As Odd Future became the most buzzed musical act, Earl Sweatshirt was nowhere to be found. Rumors swirled. Fans chanted “Free Earl” at shows. The New Yorker ran an 8,000-word feature in 2011 titled “Where’s Earl?” that, through his mother, confirmed his whereabouts. “There is a person named Thebe who pre-existed Earl. … That person ought to be allowed to explore and grow, and it’s very hard to do that when there’s a whole set of expectations, narratives, and stories that are attached to him,” she told the magazine.

Nine years later, it’s clear that Earl Sweatshirt’s adolescent rage was about more than shock-rap antics; it was born of unprocessed pain. Today, his music paints a portrait of a young man trying to find air amid depression, anxiety and emotional trauma, rather than drowning in it. When he returned with 2013 studio LP Doris, Earl Sweatshirt wasn’t a kid anymore. There was a dark, post-puberty baritone in his voice. The lyrics were no longer a misguided fantasy. They were piercingly real. “It’s probably been 12 years since my father left, left me fatherless/And I just used to say I hate him in dishonest jest/When honestly I miss this ni**a, like when I was 6/And every time I got the chance to say it I would swallow it,” he raps on “Chum.”

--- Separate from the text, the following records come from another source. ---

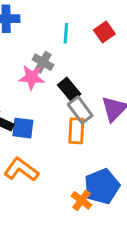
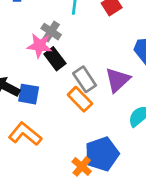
black rectangle: (69, 90) -> (55, 59), moved
orange rectangle: (76, 131) -> (80, 99), turned -50

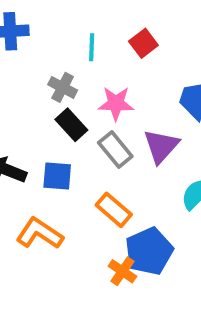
pink star: (39, 46) -> (116, 103), moved
blue square: (29, 94) -> (57, 176), moved
orange rectangle: (80, 99) -> (114, 210), moved

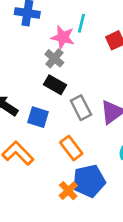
cyan line: (92, 47) -> (81, 23), moved
pink star: (116, 103) -> (63, 37), moved
black rectangle: (71, 125) -> (55, 85), turned -30

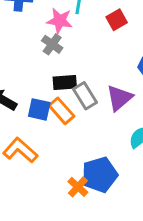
black rectangle: (55, 85) -> (65, 83), moved, turned -30
orange rectangle: (71, 148) -> (62, 111), moved

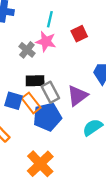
pink star: (60, 21) -> (46, 41), moved
blue pentagon: (100, 175) -> (47, 117), moved
orange cross: (78, 187) -> (40, 164), size x1.6

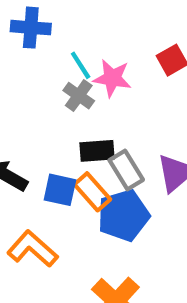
cyan line: (50, 19) -> (81, 65), moved, turned -42

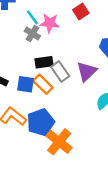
blue pentagon: (123, 215) -> (41, 122), moved

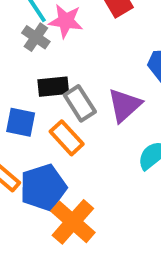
orange rectangle: (43, 84) -> (67, 138), moved

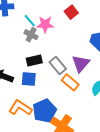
black rectangle: (53, 87) -> (34, 60), moved
orange rectangle: (67, 138) -> (70, 82), moved

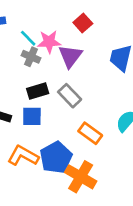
purple triangle: (81, 64) -> (70, 56), moved
orange rectangle: (70, 82) -> (90, 133), moved

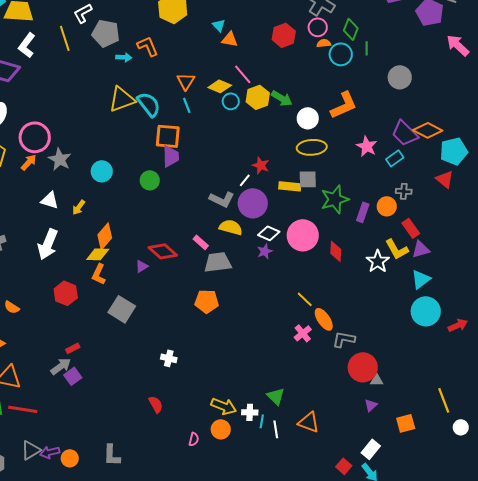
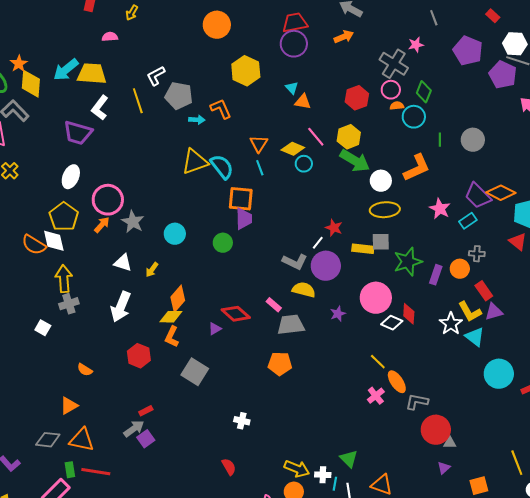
green line: (367, 48) -> (440, 140), moved
yellow hexagon: (258, 97) -> (349, 137), moved
green arrow: (282, 98) -> (355, 161), size x1.4
white diamond: (269, 233) -> (392, 323), moved
cyan triangle: (421, 279) -> (475, 337), moved, turned -45

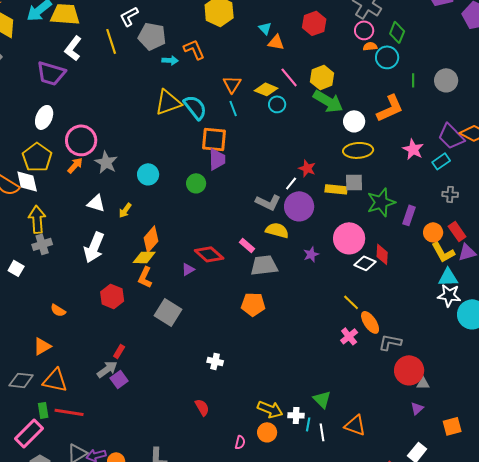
red hexagon: (357, 98) -> (314, 23), moved
orange circle: (460, 269) -> (433, 232), moved
white star: (451, 324) -> (449, 295), moved, turned -30
cyan triangle: (475, 337) -> (448, 277), turned -40
red rectangle: (146, 411) -> (119, 351), turned -32

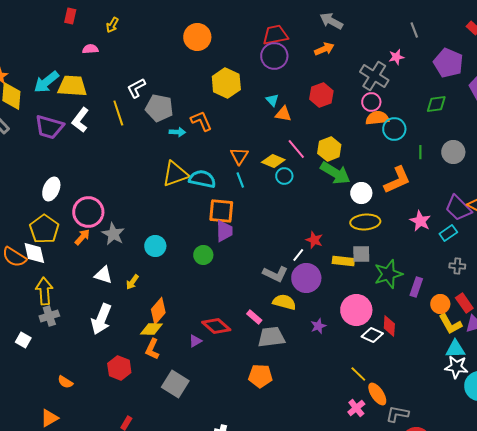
green diamond: (397, 32) -> (436, 104), moved, turned 60
orange semicircle: (370, 46) -> (377, 118), size x1.6
purple trapezoid: (51, 73) -> (49, 127), moved
cyan semicircle: (195, 107) -> (202, 179), turned -40

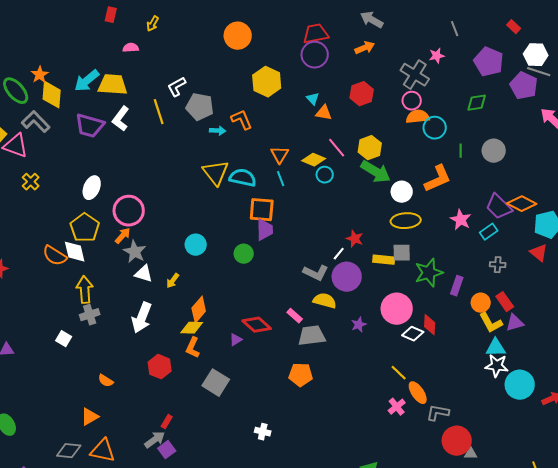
yellow triangle: (175, 174) -> (216, 173), turned -48
gray star: (113, 234) -> (135, 252), moved

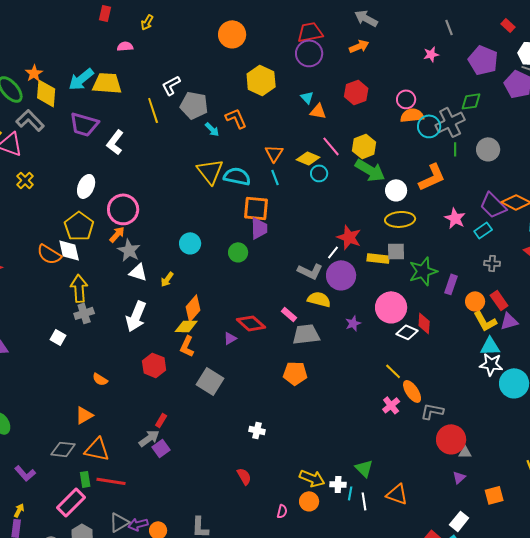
gray cross: (415, 75) -> (450, 122), moved, turned 32
white L-shape: (121, 119) -> (115, 142), moved
cyan arrow: (218, 131) -> (212, 129), turned 42
red star: (355, 239) -> (349, 237), size x1.4

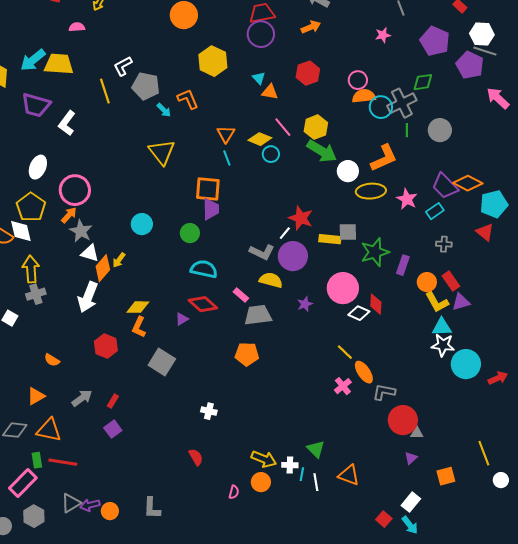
cyan semicircle: (237, 176) -> (204, 269), moved
yellow ellipse: (400, 219) -> (371, 191), moved
orange diamond: (193, 308) -> (103, 268), moved
gray arrow: (149, 438) -> (82, 398), moved

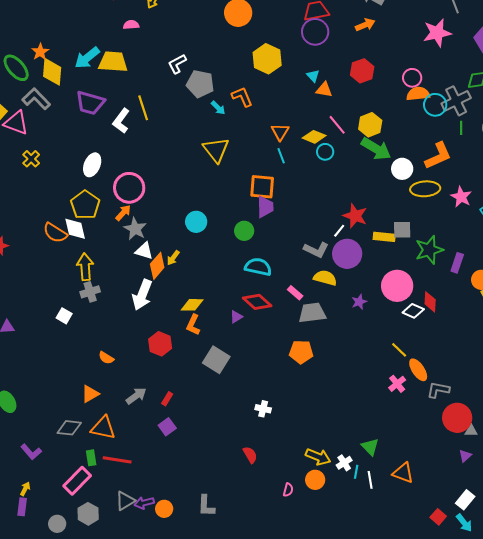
pink star: (383, 35) -> (437, 33), size x1.8
yellow line: (105, 91) -> (143, 108), moved
white cross: (290, 465) -> (344, 463), turned -35

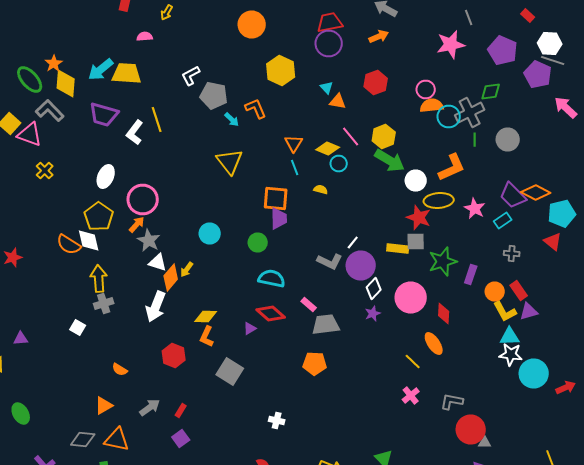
red star: (355, 216) -> (419, 218), moved
yellow semicircle: (325, 278) -> (321, 190), moved, size x0.6
white diamond: (413, 311) -> (374, 288), moved, turned -70
orange ellipse: (418, 370) -> (434, 344), moved

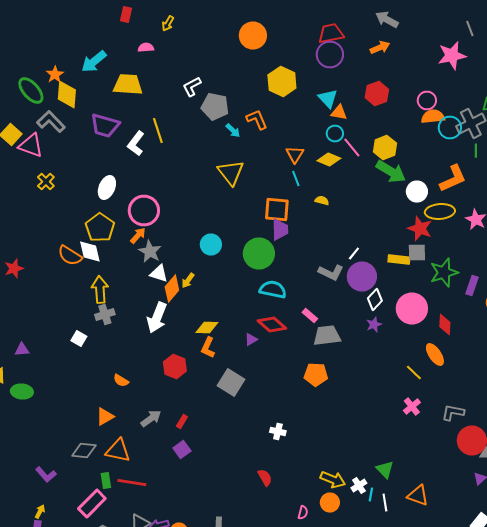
cyan arrow: (101, 70) -> (94, 62), moved
cyan triangle: (327, 88) -> (328, 98), size x1.5
cyan circle: (339, 164) -> (335, 134), moved
green circle: (258, 242) -> (259, 254), size x1.6
green ellipse: (21, 414) -> (22, 392), moved, turned -55

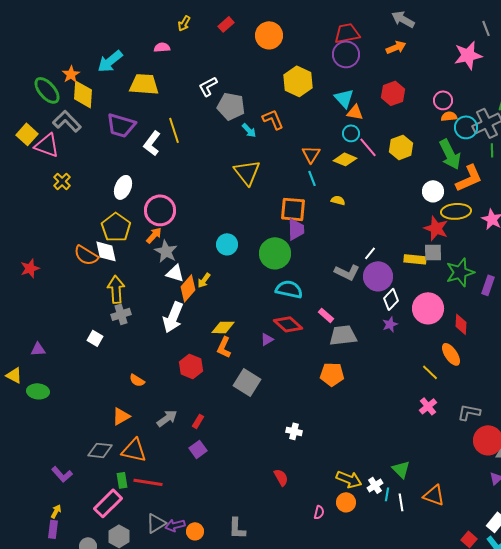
red rectangle: (126, 14) -> (226, 24), moved, turned 35
orange semicircle: (433, 116) -> (449, 116), size x0.7
green arrow: (391, 172) -> (450, 154), moved, turned 32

His 2015 follow-up, I Don’t Like Sh*t, I Don’t Go Outside, was a record for recluses, yet he sounded more confident and self-aware than ever. He’s even less bothered on his latest LP, Some Rap Songs. Playing more like a dusty bedroom demo, it features short, crackly loops and more masterful musings. It’s somber and revelatory. “I spent my whole life depressed/Only thing on my mind was death/Didn’t know if my time was next,” he discloses on “Nowhere2go.”

Earl Sweatshirt’s music isn’t for everyone. It’s purposely anti-pop, designed for fellow hermits to commiserate with in solitude. He likely won’t ever be the star many hoped for when they first heard him nine years ago. But he seems fine with that. And his fans—who need his voice of reason and lived experience now more than ever—seem fine with it, too.